Les compositions originales de Skinny Molly sont un mélange de morceaux au tempo médium (sorte de « Swamp/Southern Rock ») et de titres plus rapides, flirtant avec le « Big Rock US » (un peu dans le style de Tom Petty). (Tom Petty est lui aussi originaire de Floride, Gainesville pour être plus précis, comme beaucoup de musiciens du rock sudiste, N.dR.)
Côté technique, Mike Estes est égal à lui-même avec son style oscillant entre Allman Brothers et Lynyrd Skynyrd. Il reste fidèle à sa Gibson. Jay Johnson a un style plus rentre-dedans, plus hard rock et il gratte sur une guitare Dean.

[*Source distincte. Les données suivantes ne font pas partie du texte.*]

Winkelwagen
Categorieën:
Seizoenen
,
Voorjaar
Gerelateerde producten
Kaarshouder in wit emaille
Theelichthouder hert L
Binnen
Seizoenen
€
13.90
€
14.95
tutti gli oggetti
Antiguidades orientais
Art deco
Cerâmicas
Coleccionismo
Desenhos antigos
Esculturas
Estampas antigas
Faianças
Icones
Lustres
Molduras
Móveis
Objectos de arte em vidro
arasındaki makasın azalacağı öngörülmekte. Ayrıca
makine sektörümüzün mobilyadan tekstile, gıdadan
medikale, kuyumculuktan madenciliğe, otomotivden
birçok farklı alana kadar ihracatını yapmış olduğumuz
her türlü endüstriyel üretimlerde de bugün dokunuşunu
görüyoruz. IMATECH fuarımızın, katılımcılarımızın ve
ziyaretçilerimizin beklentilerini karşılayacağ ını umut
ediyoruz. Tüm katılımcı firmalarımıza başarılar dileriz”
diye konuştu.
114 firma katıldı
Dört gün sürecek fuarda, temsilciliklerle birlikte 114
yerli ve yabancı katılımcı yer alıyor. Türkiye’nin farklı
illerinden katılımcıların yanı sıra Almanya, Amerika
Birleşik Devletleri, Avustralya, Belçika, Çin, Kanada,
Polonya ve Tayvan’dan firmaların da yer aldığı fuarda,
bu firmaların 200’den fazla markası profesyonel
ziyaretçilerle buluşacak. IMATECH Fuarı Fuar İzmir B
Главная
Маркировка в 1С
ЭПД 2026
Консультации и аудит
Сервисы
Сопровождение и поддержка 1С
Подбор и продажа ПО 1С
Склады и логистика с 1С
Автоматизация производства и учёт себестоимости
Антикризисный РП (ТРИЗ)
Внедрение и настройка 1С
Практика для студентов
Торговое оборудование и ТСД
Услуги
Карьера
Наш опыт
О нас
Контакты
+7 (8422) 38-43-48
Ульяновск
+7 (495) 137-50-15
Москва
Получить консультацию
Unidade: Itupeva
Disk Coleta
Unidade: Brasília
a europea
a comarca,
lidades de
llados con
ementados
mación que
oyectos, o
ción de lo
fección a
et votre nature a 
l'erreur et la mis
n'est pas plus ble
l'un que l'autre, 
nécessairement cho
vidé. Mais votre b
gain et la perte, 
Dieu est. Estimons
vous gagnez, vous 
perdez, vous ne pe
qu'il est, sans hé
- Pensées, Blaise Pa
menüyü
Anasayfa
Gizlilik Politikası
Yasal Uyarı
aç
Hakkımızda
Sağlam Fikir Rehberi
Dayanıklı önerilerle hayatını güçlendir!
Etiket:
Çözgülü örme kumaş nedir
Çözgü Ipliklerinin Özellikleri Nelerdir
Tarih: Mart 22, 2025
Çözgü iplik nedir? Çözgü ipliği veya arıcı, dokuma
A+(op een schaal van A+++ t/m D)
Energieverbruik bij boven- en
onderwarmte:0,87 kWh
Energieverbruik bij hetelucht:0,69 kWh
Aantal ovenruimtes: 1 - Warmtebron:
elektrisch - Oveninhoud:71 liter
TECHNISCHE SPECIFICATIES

Et il passe son temps à bouger et sauter en rythme (la perte de quelques kilos superflus y serait-elle pour quelque chose ?).
Le bassiste Luke Bradshaw monte tranquillement et avec le sourire un mur rythmique avec le batteur Kurt Pietro qui frappe toujours avec le même enthousiasme.
Mike Estes annonce « Devil In The Bottle », morceau qu’il a composé durant son passage chez Lynyrd Skynyrd et qui figure sur l’album Endangered Species. C’est toujours aussi bon !
Mais Skinny Molly est aussi un groupe de reprises et ils ne s’en privent pas. « Wishing Well » (chanté par Jay Johnson) et « Saturday Night Special » sont interprétés de main de maître. Ils nous envoient également un « Train Train » sur-vitaminé que n’aurait pas renié le Blackfoot de la grande époque. Mike nous fait chanter le refrain à l’unisson.
En ce qui me concerne, c’était un bon concert. Skinny Molly nous a délivré un show honnête, d’une excellente facture, quoique sans surprise.
Je répondrai donc par avance aux critiques d’éventuels détracteurs. Le manque d’originalité ? Oh ! Cela reste du bon vieux rock sudiste. Le jeu quelquefois approximatif de Mike Estes ? Très rarement, quand il se laisse emporter mais on lui pardonne. Le trop grand nombre de reprises en concert ? On appelle cela l’héritage !
Et puis ces mecs sont venus du fin fond du Tennessee pour porter la bonne parole du rock sudiste. Alors, que demander de plus en ces temps incertains ?
Décidément, la vie nous réserve parfois de bonnes surprises.
Olivier AUBRY (Photos et Article)
L’équipe de RTJ était aussi la veille de Montfermeil en Aquitaine pour voir Skinny Molly. Merci aux organisateurs les Outcasts d’Aquitaine de nous avoir permis de voir dans le sud-ouest Skinny Molly, ce qui est une vraie rareté. Vers 22 h les Bootleggers emmenés par Didier Céré au chant et Frédo à la guitare lead vont prouver sur une scène immense qu’ils sont bien le groupe français préféré des Texans. Juste revenus d’une tournée au Texas, les Boolteggers vont nous gratifier d’un « Sweet Home Alabama » devenu une vraie signature sur scène du groupe. N’oublions pas que dans les années 80, Didier avait un groupe sudiste appelé Abilène.